**WORK INSTRUCTIONS:** Copy out each line of the data that contains "Accetta".

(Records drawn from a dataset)
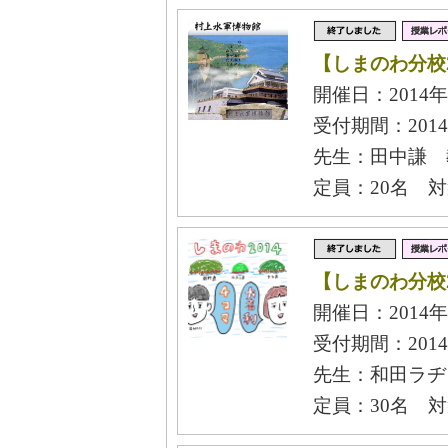
【しまのわ分校
開催日：2014年
受付期間：2014
先生：田中謙 
定員：20名 
【しまのわ分校
開催日：2014年
受付期間：2014
先生：和田ラヂ
定員：30名 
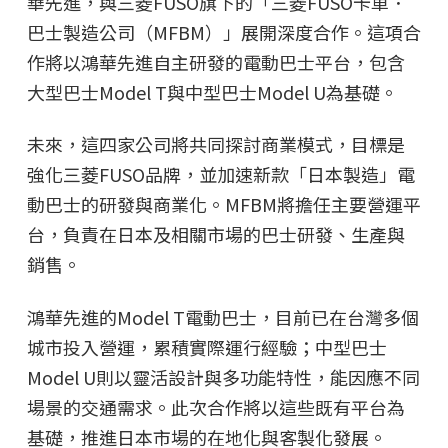
華先進，與三菱FUSO旗下的「三菱FUSO卡車．
巴士製造公司（MFBM）」展開深度合作。這項合
作將以鴻華先進自主研發的電動巴士平台，包含
大型巴士Model T與中型巴士Model U為基礎。
未來，這四家公司將共同探討商業模式，目標是
強化三菱FUSO品牌，並加速新款「日本製造」電
動巴士的研發與商業化。MFBM將擔任主要營運平
台，負責在日本及相關市場的巴士研發、生產與
銷售。
鴻華先進的Model T電動巴士，目前已在台灣多個
城市投入營運，累積實際運行經驗；中型巴士
Model U則以靈活設計與多功能特性，能因應不同
場景的交通需求。此次合作將以這些既有平台為
基礎，推進日本市場的在地化與客製化發展。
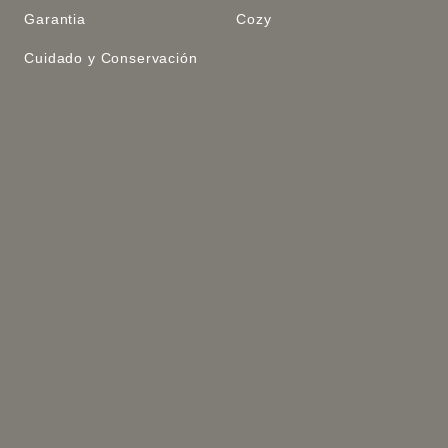
Garantia
Cozy
Cuidado y Conservación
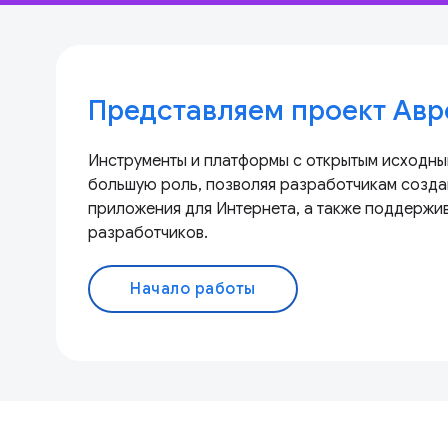
Представляем проект Авр
Инструменты и платформы с открытым исходны
большую роль, позволяя разработчикам созда
приложения для Интернета, а также поддержи
разработчиков.
Начало работы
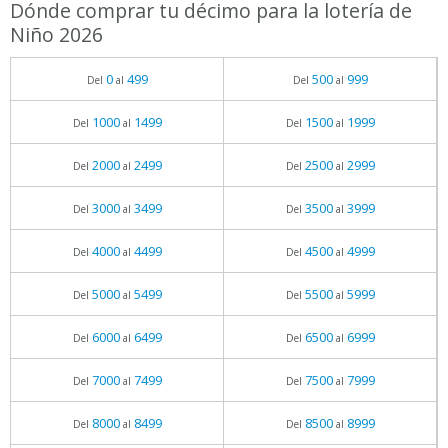
Dónde comprar tu décimo para la lotería de
Niño 2026
0
499
500
999
Del
al
Del
al
1000
1499
1500
1999
Del
al
Del
al
2000
2499
2500
2999
Del
al
Del
al
3000
3499
3500
3999
Del
al
Del
al
4000
4499
4500
4999
Del
al
Del
al
5000
5499
5500
5999
Del
al
Del
al
6000
6499
6500
6999
Del
al
Del
al
7000
7499
7500
7999
Del
al
Del
al
8000
8499
8500
8999
Del
al
Del
al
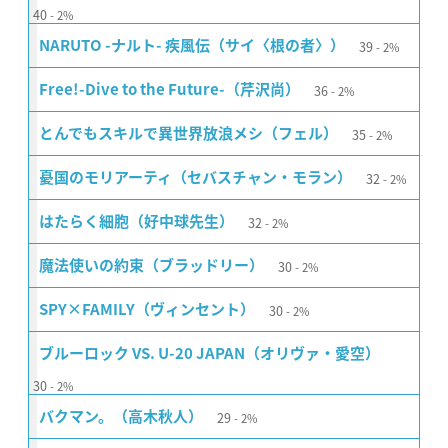
40
2%
39
NARUTO -ナルト- 疾風伝（サイ〈根の者〉）
2%
36
Free!-Dive to the Future-（芹沢尚）
2%
35
とんでもスキルで異世界放浪メシ（フェル）
2%
32
憂国のモリアーティ（セバスチャン・モラン）
2%
32
はたらく細胞（好中球先生）
2%
30
魔法使いの約束（ブラッドリー）
2%
30
SPY×FAMILY（ヴィンセント）
2%
ブルーロック VS. U-20 JAPAN（オリヴァ・愛空）
30
2%
29
バクマン。（高木秋人）
2%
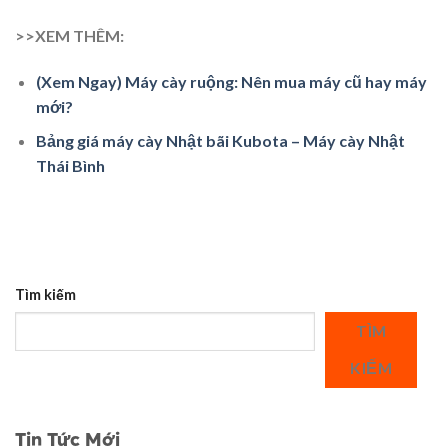
>>XEM THÊM:
(Xem Ngay) Máy cày ruộng: Nên mua máy cũ hay máy
mới?
Bảng giá máy cày Nhật bãi Kubota – Máy cày Nhật
Thái Bình
Tìm kiếm
TÌM
KIẾM
Tin Tức Mới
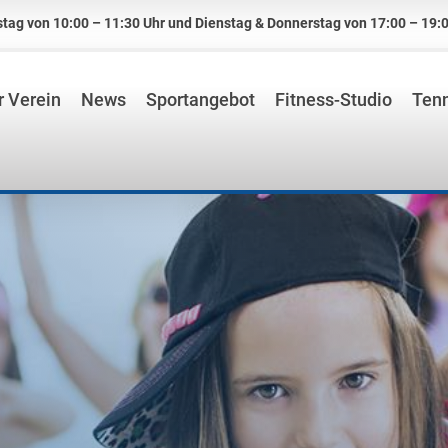
tag von 10:00 – 11:30 Uhr und Dienstag & Donnerstag von 17:00 – 19:0
 Verein
News
Sportangebot
Fitness-Studio
Tenn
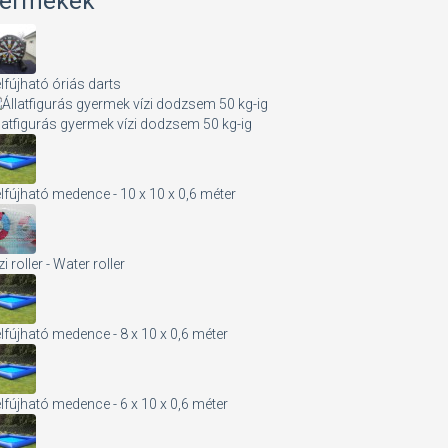
ermékek
lfújható óriás darts
latfigurás gyermek vízi dodzsem 50 kg-ig
lfújható medence - 10 x 10 x 0,6 méter
zi roller - Water roller
lfújható medence - 8 x 10 x 0,6 méter
lfújható medence - 6 x 10 x 0,6 méter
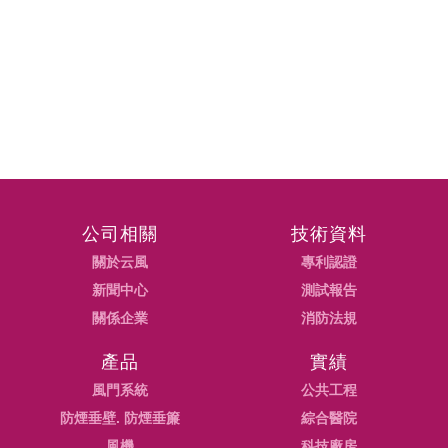
公司相關
技術資料
關於云風
專利認證
新聞中心
測試報告
關係企業
消防法規
產品
實績
風門系統
公共工程
防煙垂壁. 防煙垂簾
綜合醫院
風機
科技廠房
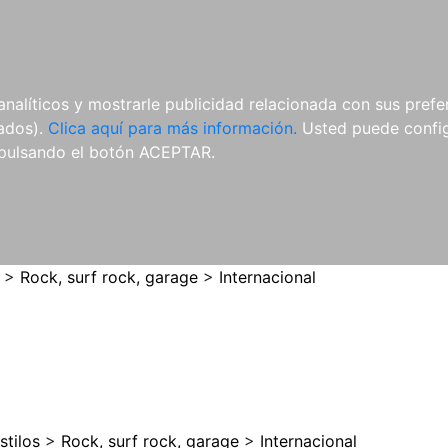
ES
ES
REVISTAS
CDS Y
MATERIAL
analíticos y mostrarle publicidad relacionada con sus prefer
DVDS
COMPLEMENTARIO
tados).
Clica aquí para más información.
Usted puede configu
pulsando el botón ACEPTAR.
>
Rock, surf rock, garage
>
Internacional
stilos
>
Rock, surf rock, garage
>
Internacional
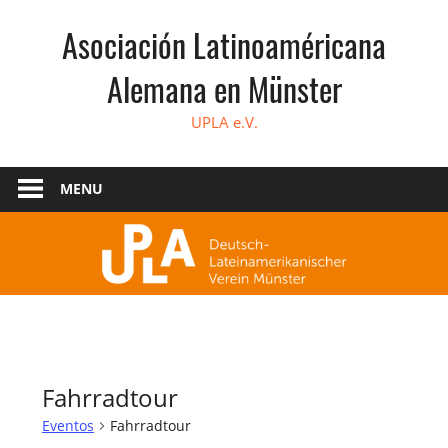
Skip
Asociación Latinoaméricana
to
content
Alemana en Münster
UPLA e.V.
MENU
Fahrradtour
Eventos
Fahrradtour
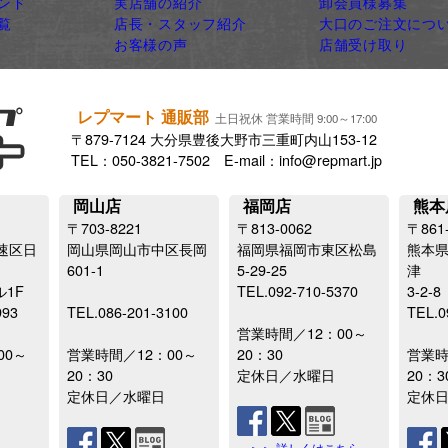
ンド
実店舗の紹介
卸会員様募集
覧
店長・スタッフ紹介
大口のご注文につ
お客様の声
店舗受け取り
レプマート 通販部
土日祝休 営業時間 9:00～17:00
〒879-7124 大分県豊後大野市三重町内山153-12
TEL：050-3821-7502 E-mail：info@repmart.jp
岡山店
福岡店
熊本
〒703-8221
〒813-0062
〒861
速区日
岡山県岡山市中区長岡
福岡県福岡市東区松島
熊本
601-1
5-29-25
津
ル1F
TEL.092-710-5370
3-2-8
993
TEL.086-201-3100
TEL.0
営業時間／12：00～
00～
営業時間／12：00～
20：30
営業時
20：30
定休日／水曜日
20：3
定休日／水曜日
定休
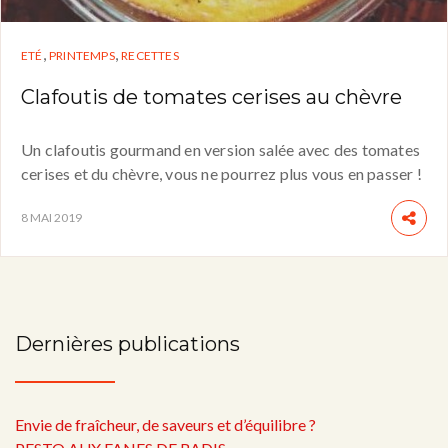
,
,
ETÉ
PRINTEMPS
RECETTES
Clafoutis de tomates cerises au chèvre
Un clafoutis gourmand en version salée avec des tomates
cerises et du chèvre, vous ne pourrez plus vous en passer !
8 MAI 2019
Dernières publications
Envie de fraîcheur, de saveurs et d’équilibre ?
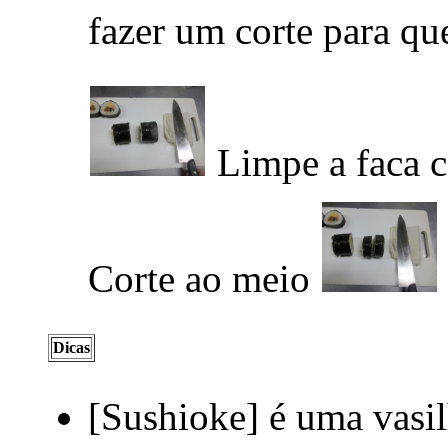
fazer um corte para qu
Limpe a faca
Corte ao meio
Dicas
[Sushioke] é uma vasil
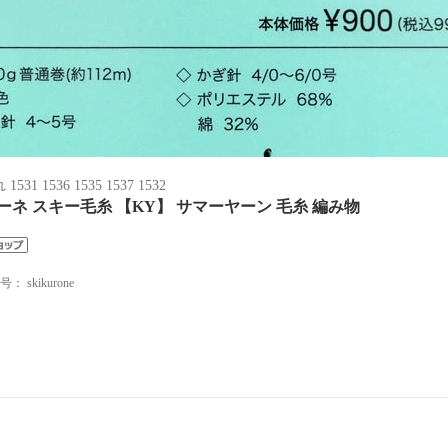
531 1536 1535 1537 1532
ーネ スキー毛糸 【KY】 サマーヤーン 毛糸 編み物
番号：
skikurone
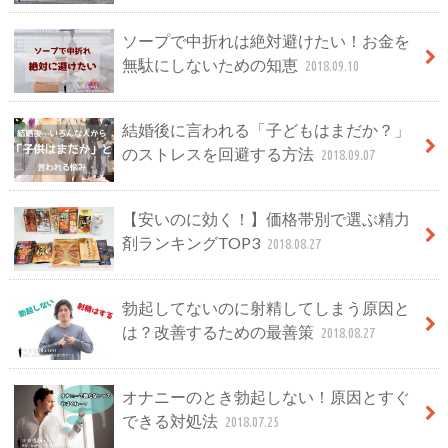
ソープで中折れは絶対避けたい！お金を
無駄にしないための知恵
2018.09.10
結婚後に言われる「子どもはまだか？」
のストレスを回避する方法
2018.09.07
【安いのに効く！】価格帯別で選ぶ精力
剤ランキングTOP3
2018.08.27
勃起してないのに射精してしまう原因と
は？改善するための最善策
2018.08.27
オナニーのとき勃起しない！原因とすぐ
できる対処法
2018.07.25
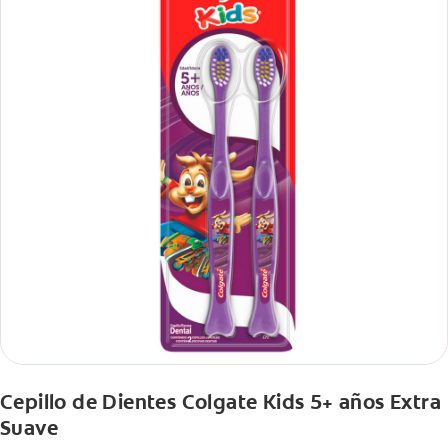
Cepillo de Dientes Colgate Kids 5+ años Extra
Suave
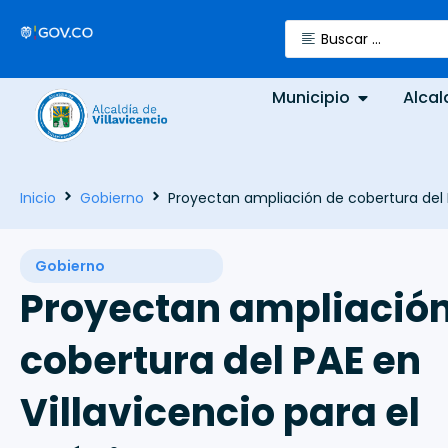
Municipio
Alcal
Inicio
Gobierno
Proyectan ampliación de cobertura del P
Gobierno
Proyectan ampliación
cobertura del PAE en
Villavicencio para el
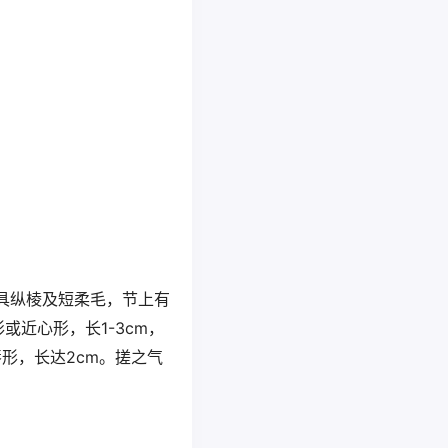
，具纵棱及短柔毛，节上有
近心形，长1-3cm，
唇形，长达2cm。搓之气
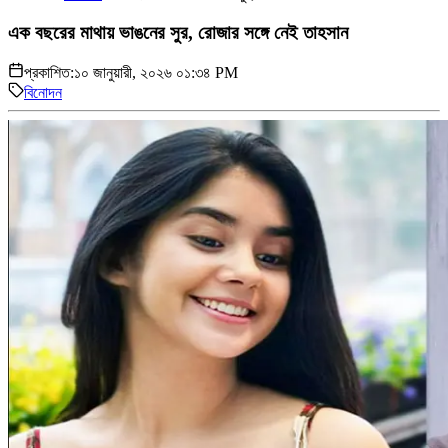
এক বছরের মাথায় ভাঙনের সুর, রোজার সঙ্গে নেই তাহসান
প্রকাশিত:
১০ জানুয়ারী, ২০২৬ ০১:৩৪ PM
বিনোদন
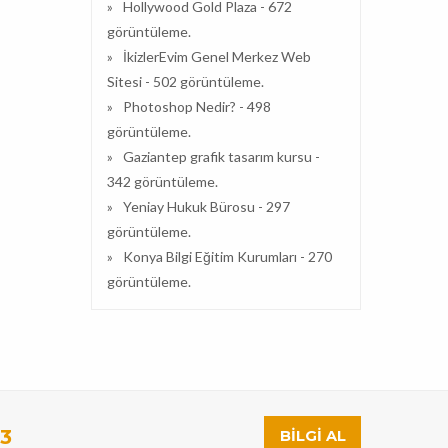
Hollywood Gold Plaza
- 672
görüntüleme.
İkizlerEvim Genel Merkez Web
Sitesi
- 502 görüntüleme.
Photoshop Nedir?
- 498
görüntüleme.
Gaziantep grafik tasarım kursu
-
342 görüntüleme.
Yeniay Hukuk Bürosu
- 297
görüntüleme.
Konya Bilgi Eğitim Kurumları
- 270
görüntüleme.
93
BILGI AL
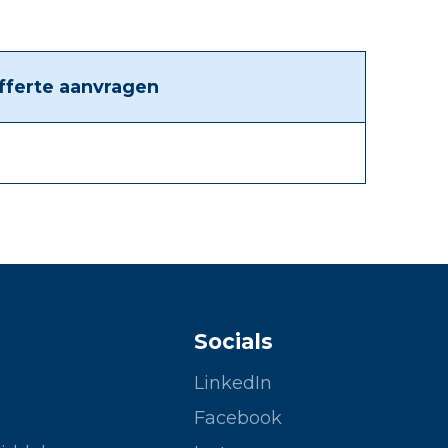
fferte aanvragen
Socials
LinkedIn
Facebook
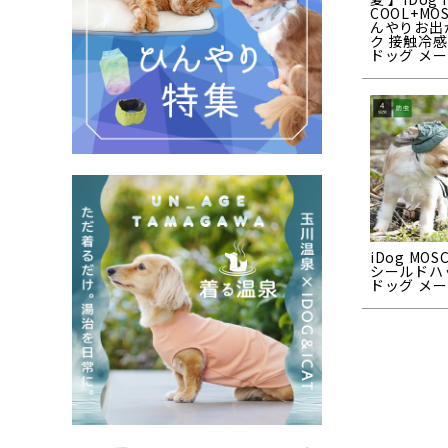
COOL+MO
んやりお出
ク 接触冷感
ドッグ メー
iDog MOS
シールドハ
ドッグ メー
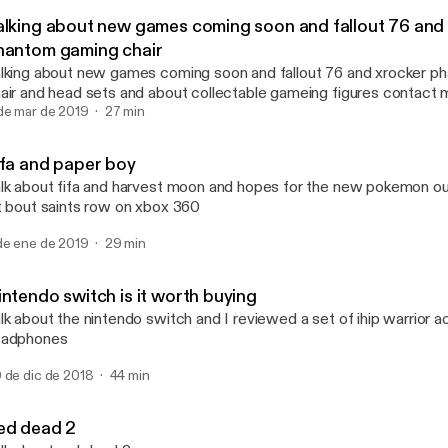
64 bit
alking about new games coming soon and fallout 76 and
hantom gaming chair
lking about new games coming soon and fallout 76 and xrocker 
air and head sets and about collectable gameing figures contact m
64BITPODCAST
de mar de 2019
27 min
ifa and paper boy
lk about fifa and harvest moon and hopes for the new pokemon ou
t bout saints row on xbox 360
de ene de 2019
29 min
intendo switch is it worth buying
lk about the nintendo switch and I reviewed a set of ihip warrior act
eadphones
 de dic de 2018
44 min
ed dead 2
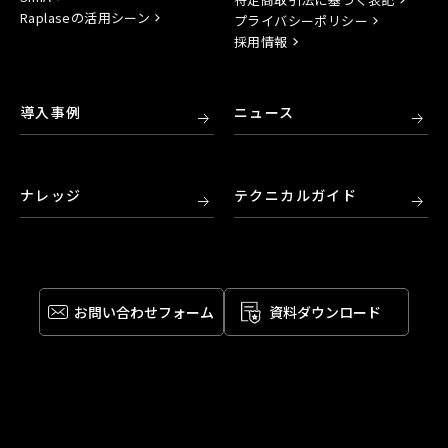
Raplaseの活用シーン
プライバシーポリシー
採用情報
導入事例
ニュース
ナレッジ
テクニカルガイド
お問い合わせ
フォーム
資料ダウンロード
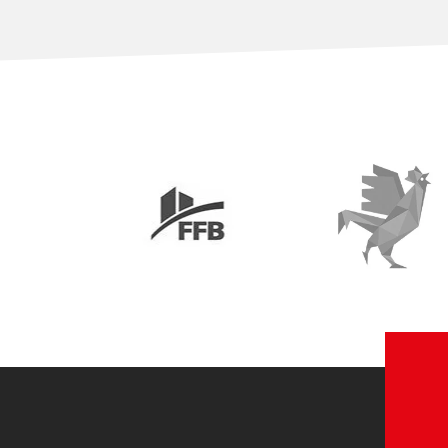
FFB
Le Coq Vert
Voir le site web
Voir le site w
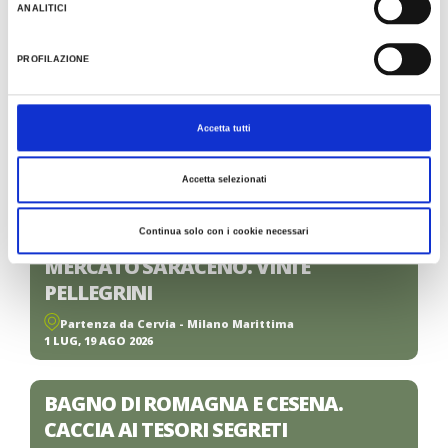
ANALITICI
MONTEFIORE CONCA. IL GIGANTE DI
PIETRA
PROFILAZIONE
Partenza da Cattolica - Misano Adriatico - Riccione
24 GIU, 16 LUG, 26 AGO, 3 SET 2026
Accetta tutti
ONFERNO. AL CENTRO DELLA TERRA
Accetta selezionati
Partenza da Cattolica - Misano Adriatico - Riccione
25 GIU, 2, 30 LUG, 6, 27 AGO 2026
Continua solo con i cookie necessari
MERCATO SARACENO. VINI E
PELLEGRINI
Partenza da Cervia - Milano Marittima
1 LUG, 19 AGO 2026
BAGNO DI ROMAGNA E CESENA.
CACCIA AI TESORI SEGRETI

**SOLUTION TO THE EXERCISE:**
Accetta tutti
Accetta selezionati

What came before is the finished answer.